_EXERCISE REQUIREMENTS_. Bring together all lines from the listing below that contain the string "harus".

_GIVEN DATA_.

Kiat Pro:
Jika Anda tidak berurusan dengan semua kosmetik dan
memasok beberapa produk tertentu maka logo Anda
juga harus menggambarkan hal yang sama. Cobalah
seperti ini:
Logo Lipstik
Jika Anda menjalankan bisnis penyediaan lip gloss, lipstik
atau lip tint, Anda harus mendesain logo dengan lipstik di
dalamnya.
--
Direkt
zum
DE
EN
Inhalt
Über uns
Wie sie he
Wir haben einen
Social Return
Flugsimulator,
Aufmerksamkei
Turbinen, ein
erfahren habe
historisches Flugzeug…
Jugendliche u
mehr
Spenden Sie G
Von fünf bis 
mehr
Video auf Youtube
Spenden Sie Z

_EXPECTED ANSWER_.
juga harus menggambarkan hal yang sama. Cobalah
atau lip tint, Anda harus mendesain logo dengan lipstik di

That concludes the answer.